▸ Your instructions
Only the lines from the one containing "n from age 8 to 14 years. …" to the end of the data should be copied, exactly and without pictures.

▸ Provided records

■ ■ ■ ■

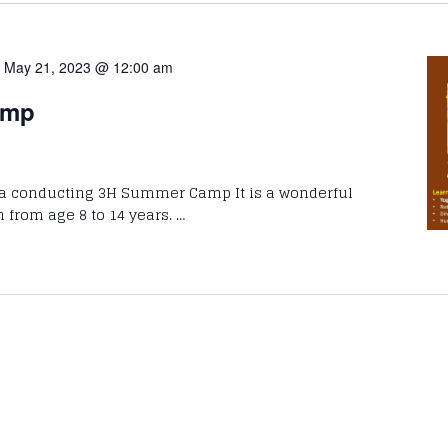
-
May 21, 2023 @ 12:00 am
amp
ta conducting 3H Summer Camp It is a wonderful
n from age 8 to 14 years. …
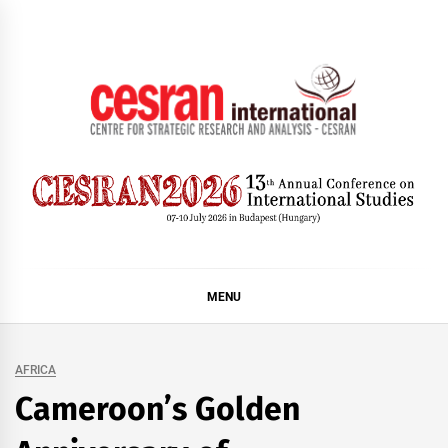
Skip
to
content
CESRAN International
MENU
AFRICA
Cameroon’s Golden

■ ■ ■ ■

▸ Exercise solution
n from age 8 to 14 years. …
Skip
to
content
CESRAN International
MENU
AFRICA
Cameroon’s Golden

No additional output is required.